# Hands In Canter



## ahorseandadog (30 March 2015)

Hi,

My daughter begged me to post this so here it is: she has just started cantering and is having a large problem. Unless she is holding onto a neckstrap her hands go up and down as she canters. Although she is not pulling, she feels that she is causing a slight discomfort to the horse and also that this is not graceful (she plans on being a dressage rider so grace is extremely important to her). 

Any tips on keeping still hands?

Thanks

Extra Info:
She rides a variety of horses but the horse she mainly rides has a pretty bumpy canter.


----------



## PorkChop (30 March 2015)

How old is she?  My daughter struggles with this too, though more in trot.

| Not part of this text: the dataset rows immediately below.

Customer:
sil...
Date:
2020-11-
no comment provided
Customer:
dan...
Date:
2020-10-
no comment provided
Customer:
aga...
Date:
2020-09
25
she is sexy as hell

Ultimately the older she gets the stronger her core will get, which is how you get still hands 

Riding with no stirrups, cantering with only one hand holding the reins, thinking about keep her thumbs touching are a few of the exercises my daughter uses.  What does her instructor suggest?


----------



## ahorseandadog (30 March 2015)

She's 11 almost 12. The instructor says that she needs to relax into the saddle as she tends to tense up but otherwise nothing.


----------



## nikkitodhunter (30 March 2015)

I've struggled a lot with my canter position in the past, one of my big issues was tensing up in the saddle, like her instructor has mentioned - if she's worried about it, she is probably tensing and 'trying too hard' which becomes counter-productive. It stops you going with the horse's movement which affects the rest of your position!

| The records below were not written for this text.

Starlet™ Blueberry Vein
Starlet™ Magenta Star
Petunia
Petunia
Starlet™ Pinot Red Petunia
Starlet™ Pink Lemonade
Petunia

I'd reassure her that as she gets a more secure position, her hands will improve - she's young, so her core strength is still developing, and if she's riding a horse with a bumpy canter then it's expected that it'll be a bit trickier!  Not to mention, she's only just started cantering!!

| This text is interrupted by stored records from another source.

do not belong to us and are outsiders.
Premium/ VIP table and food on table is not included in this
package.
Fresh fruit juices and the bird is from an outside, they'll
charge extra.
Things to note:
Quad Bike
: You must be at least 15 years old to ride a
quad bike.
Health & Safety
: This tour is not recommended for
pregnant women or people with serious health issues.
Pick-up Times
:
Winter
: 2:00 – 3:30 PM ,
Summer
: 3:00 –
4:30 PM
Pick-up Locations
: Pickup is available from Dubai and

I'd just try and reassure her that it will come with time, and to try and focus on the whole picture - staying with the movement of the horse, relaxing, not gripping with the knees, etc - and a lot of issues will improve with experience. It's great she wants to improve, but don;t get hung up on it


----------



## smja (1 April 2015)

If it's an option, I'd be asking instructor to lunge her riding in canter, so she can let go of the reins completely and really feel what is meant by an independent seat. Once she's felt that feeling, she'll have more of an idea of what she's aiming for.


----------



## Deseado (4 April 2015)

smja said:



			If it's an option, I'd be asking instructor to lunge her riding in canter, so she can let go of the reins completely and really feel what is meant by an independent seat. Once she's felt that feeling, she'll have more of an idea of what she's aiming for.
		
Click to expand...

This absolutely; she needs to let her back relax and follow the movement independent of her hands. Until she can do this she's not ready to canter off the lunge.


----------



## Barnacle (10 April 2015)

Same kind of idea as the above, but I've found it helpful to get people riding (not just canter) on a loose rein. If the horse can be trusted to follow the track, she could try that and place her hands on her hips.


----------